Um baita exemplo de exposição.
E de vida.
Incrível como eles dedicaram e arriscaram a própria vida em defesa dos índios.
Vários murais, painéis, filmes, objetos pessoais e históricos e uma ampla amostra de utensílios indígenas.
Vale muito a pena o passeio.
Tudo certo, se não fosse o final.
Se não fossem elas...
As facas.
Muitas.
Dezenas.
Grandes.
Suficientes pra...
Presas por raquíticos barbantes.
Estranha-as.
Olha-as com atenção.
Com interesse.
Com desejo.
Com medo.
Consternado.
Diversas facas.
Pra que tantas?
Quem exagerou assim?
Perigo isso.
Vira-se pra ver se há alguém por perto.
NÃO!
Perigoso deixá-las aqui.
Assim.
À mão.
Todos os monitores longe.
Se fosse o chefe, mandava alguém ficar ali o tempo todo.
Mas não é o chefe.
Nem ninguém.
As facas reafirmam isso.
Na saída, pergunta se eles não têm medo que alguém se machuque com as facas.

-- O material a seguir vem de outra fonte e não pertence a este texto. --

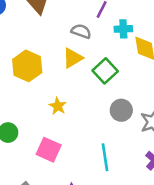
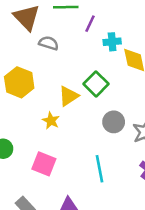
gray semicircle: (81, 31) -> (49, 43), moved
yellow triangle: (73, 58) -> (69, 96), moved

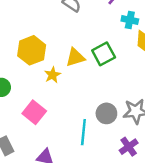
yellow hexagon: (19, 82) -> (32, 50), moved
gray circle: (114, 122) -> (106, 113), moved

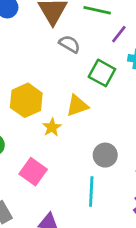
green square: (104, 54) -> (102, 73), moved, turned -30
gray circle: (106, 113) -> (105, 155), moved

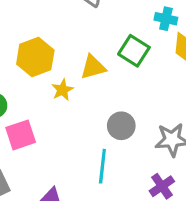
green square: (102, 73) -> (134, 51), moved
pink square: (33, 172) -> (21, 135), moved, turned 32

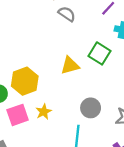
yellow hexagon: (35, 57) -> (25, 81), moved
yellow star: (62, 90) -> (44, 112), moved

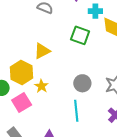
yellow triangle: (70, 65) -> (42, 51), moved
yellow star: (44, 112) -> (41, 86), moved

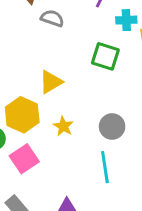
yellow star: (41, 86) -> (63, 126), moved

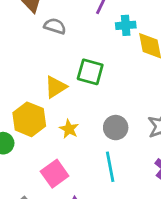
green square: (105, 56) -> (90, 72), moved
pink square: (24, 159) -> (55, 174), moved

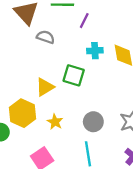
cyan cross: (126, 25) -> (95, 51), moved

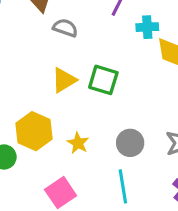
cyan cross: (95, 51) -> (147, 27), moved
yellow triangle: (45, 87) -> (64, 80), moved

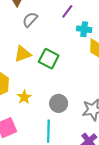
gray semicircle: (65, 28) -> (30, 20), turned -77

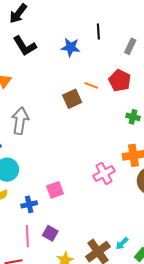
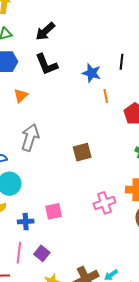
orange line: (91, 85) -> (106, 96), moved, turned 48
brown square: (72, 99) -> (82, 152), moved

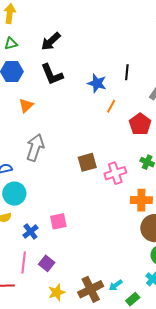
orange line: (106, 96) -> (111, 106), turned 40
pink cross: (104, 203) -> (115, 173), moved
blue cross: (26, 222) -> (30, 231), turned -35

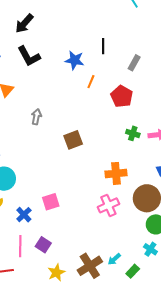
gray arrow: (35, 147) -> (36, 117), moved, size x0.6
pink cross: (115, 173) -> (108, 205), moved
orange cross: (141, 200) -> (116, 173), moved

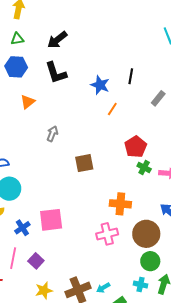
red pentagon: (122, 96) -> (136, 147), moved
pink square: (51, 202) -> (51, 220), size x1.4
cyan cross: (150, 249) -> (141, 285), turned -32

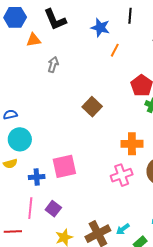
orange triangle: (28, 102) -> (34, 40), moved, turned 35
gray arrow: (52, 134) -> (53, 65), moved
brown square: (84, 163) -> (92, 107), turned -30
blue cross: (22, 228) -> (37, 177), turned 35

Na verdade, queria mesmo é saber se não temem que alguém se machuque pro-fun-da-men-te com elas.
3.8.11
Minifato XXIX
(a realidade goleando a ficção)
A Missão
(ou Quase um Miniconto)
"Qual é a sua missão?"
"Revelar e cobrar a verdade", respondeu Estamira, catadora de lixo.
E ao questionar o diretor se ele sabia qual era a dele, antes de ouvir a resposta, ela disse: "A sua missão é revelar a minha missão".
Ao ouvir isso, Marcos Prado decidiu rodar o filme (www.estamira.com.br).